従来と異なる選書のきっかけは、岩尾俊兵さんのネットの記事を見かけたこと。
「経営者が、ヒトを大事にするか、カネを重視するか。それは経済環境に多分に影響される」
という話で、金融・経済に疎い粟野は、なるほど!と、また1つ新たな視点を得た感がありました。
さて、Podcast「アワノトモキの読書の時間」 Work Tellerの放送形態ですが、36冊目から少しだけ構造改革を行っていきます。

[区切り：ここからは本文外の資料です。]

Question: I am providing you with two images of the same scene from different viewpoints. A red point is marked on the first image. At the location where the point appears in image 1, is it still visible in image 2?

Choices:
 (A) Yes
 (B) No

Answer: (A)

これまではキーワード3つを1話にまとめて放送していましたが、時間が40~50分と長くなりがち。
そこで、1キーワードで1話放送に分割し、
1冊の本で全5話というスタイルにさせていただきます。
(少しでもお聴きいただいている方の負担やハードルが下がればと思っています)
この新しいスタイルで放送する、
2話目~5話目で取り上げるキーワードは以下の3つになります。
1.カネ優位・ヒト軽視のデフレ時代
2.逆輸入される日本の経営技術
3.文脈依存度を下げるべきなのか
それでは、読書の時間 36冊目の2話目でもお会いできることを楽しみにしています。